Task requirements
Could you output each record below exactly as it stands and leave the pictures out?

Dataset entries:
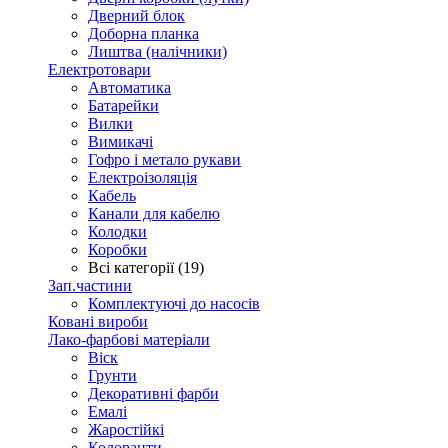
Дверний блок
Доборна планка
Лиштва (налічники)
Електротовари
Автоматика
Батарейки
Вилки
Вимикачі
Гофро і метало рукави
Електроізоляція
Кабель
Канали для кабелю
Колодки
Коробки
Всі категорії (19)
Зап.частини
Комплектуючі до насосів
Ковані вироби
Лако-фарбові матеріали
Віск
Грунти
Декоративні фарби
Емалі
Жаростійкі
Колоранти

Task answer
Дверний блок
Доборна планка
Лиштва (налічники)
Електротовари
Автоматика
Батарейки
Вилки
Вимикачі
Гофро і метало рукави
Електроізоляція
Кабель
Канали для кабелю
Колодки
Коробки
Всі категорії (19)
Зап.частини
Комплектуючі до насосів
Ковані вироби
Лако-фарбові матеріали
Віск
Грунти
Декоративні фарби
Емалі
Жаростійкі
Колоранти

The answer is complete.